Mustard-Ginger Cream Sauce
This wonderful cream sauce is a fantastic addition to warm astringent dishes (quiche, eggless potato ‘omelette’ or on an open savoury sandwich). Saying that, I’m the last person on earth to be called a ‘food purist’ and thus my philosophy on mixing flavours is this: if it tastes good FOR YOU, go for it. And I would certainly advise you to go for it and make this delicious cream sauce. :)
Prep time: 5 min
Cooking time: 20 min
- 2 tbsp. coconut oil
- 2 small onions, finely chopped
- 3 cloves garlic, minced
- 250ml vegetable broth
- 2 tsp. nutritional yeast
- 3 tbsp. white wine vinegar
- 1 tsp. oregano
- 1 tsp. thyme
- 1 tbsp. Ginger-garlic paste
- 3 tbsp.
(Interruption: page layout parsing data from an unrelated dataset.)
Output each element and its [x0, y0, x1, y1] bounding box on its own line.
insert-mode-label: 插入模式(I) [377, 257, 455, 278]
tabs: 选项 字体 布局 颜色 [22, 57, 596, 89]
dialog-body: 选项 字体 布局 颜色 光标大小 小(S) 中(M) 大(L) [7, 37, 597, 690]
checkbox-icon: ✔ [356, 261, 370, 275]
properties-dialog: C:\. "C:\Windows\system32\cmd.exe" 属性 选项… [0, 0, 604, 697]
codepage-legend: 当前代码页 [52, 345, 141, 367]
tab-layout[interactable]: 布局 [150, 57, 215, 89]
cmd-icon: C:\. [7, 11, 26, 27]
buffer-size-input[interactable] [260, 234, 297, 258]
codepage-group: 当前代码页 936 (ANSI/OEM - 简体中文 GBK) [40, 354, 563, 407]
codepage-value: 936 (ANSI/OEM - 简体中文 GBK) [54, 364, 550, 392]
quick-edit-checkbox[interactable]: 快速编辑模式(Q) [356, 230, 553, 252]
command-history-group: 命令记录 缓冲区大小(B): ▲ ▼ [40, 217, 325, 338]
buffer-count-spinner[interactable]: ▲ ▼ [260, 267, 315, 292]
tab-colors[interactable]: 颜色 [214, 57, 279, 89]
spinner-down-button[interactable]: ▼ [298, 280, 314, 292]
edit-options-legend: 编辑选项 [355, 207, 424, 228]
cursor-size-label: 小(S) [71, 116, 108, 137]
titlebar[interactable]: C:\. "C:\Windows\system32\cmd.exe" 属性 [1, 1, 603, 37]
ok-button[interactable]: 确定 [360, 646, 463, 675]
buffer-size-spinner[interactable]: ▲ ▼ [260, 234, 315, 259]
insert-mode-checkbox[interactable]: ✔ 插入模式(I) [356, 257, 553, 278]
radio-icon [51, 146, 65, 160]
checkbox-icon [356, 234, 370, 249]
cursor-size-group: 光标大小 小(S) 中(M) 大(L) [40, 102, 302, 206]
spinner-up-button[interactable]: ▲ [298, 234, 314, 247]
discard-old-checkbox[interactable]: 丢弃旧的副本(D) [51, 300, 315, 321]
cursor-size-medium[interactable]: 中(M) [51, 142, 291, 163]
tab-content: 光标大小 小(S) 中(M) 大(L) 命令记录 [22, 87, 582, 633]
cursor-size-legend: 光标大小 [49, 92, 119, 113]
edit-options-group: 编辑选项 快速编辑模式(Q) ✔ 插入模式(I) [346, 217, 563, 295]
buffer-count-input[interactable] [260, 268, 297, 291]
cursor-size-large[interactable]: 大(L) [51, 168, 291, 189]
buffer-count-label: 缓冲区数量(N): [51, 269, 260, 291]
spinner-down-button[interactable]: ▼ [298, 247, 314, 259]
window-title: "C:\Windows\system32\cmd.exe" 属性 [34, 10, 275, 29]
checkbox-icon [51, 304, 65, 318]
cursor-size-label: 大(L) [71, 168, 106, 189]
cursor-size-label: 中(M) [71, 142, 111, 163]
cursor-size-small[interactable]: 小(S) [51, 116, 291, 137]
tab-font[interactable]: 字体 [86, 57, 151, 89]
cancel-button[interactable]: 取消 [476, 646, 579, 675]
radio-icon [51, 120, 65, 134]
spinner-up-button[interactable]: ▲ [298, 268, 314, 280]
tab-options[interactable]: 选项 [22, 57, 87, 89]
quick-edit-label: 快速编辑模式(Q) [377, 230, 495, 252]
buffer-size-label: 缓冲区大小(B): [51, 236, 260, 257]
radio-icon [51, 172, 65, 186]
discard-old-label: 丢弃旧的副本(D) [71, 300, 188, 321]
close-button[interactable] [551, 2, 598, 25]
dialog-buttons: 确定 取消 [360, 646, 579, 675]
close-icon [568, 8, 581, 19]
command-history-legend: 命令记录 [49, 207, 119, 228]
Dijon mustard
- 1 tbsp. corn-starch (aka cornflour)
- Pinch of salt
1. Add the onions onto the frying pan; add the coconut oil and fry on a high heat constantly stirring until golden brown (2-3 min).
2. Turn the heat to medium; add garlic and fry for another 1 min.
3. Add the vegetable broth, nutritional yeast, white wine vinegar, oregano, thyme, garlic-ginger paste and cook on a medium heat until the water content reduces in half.
4. Add the corn-starch, mustard and salt and cook for another couple of minutes until its consistency sets.
5. Transfer into a food processor and blend until smooth.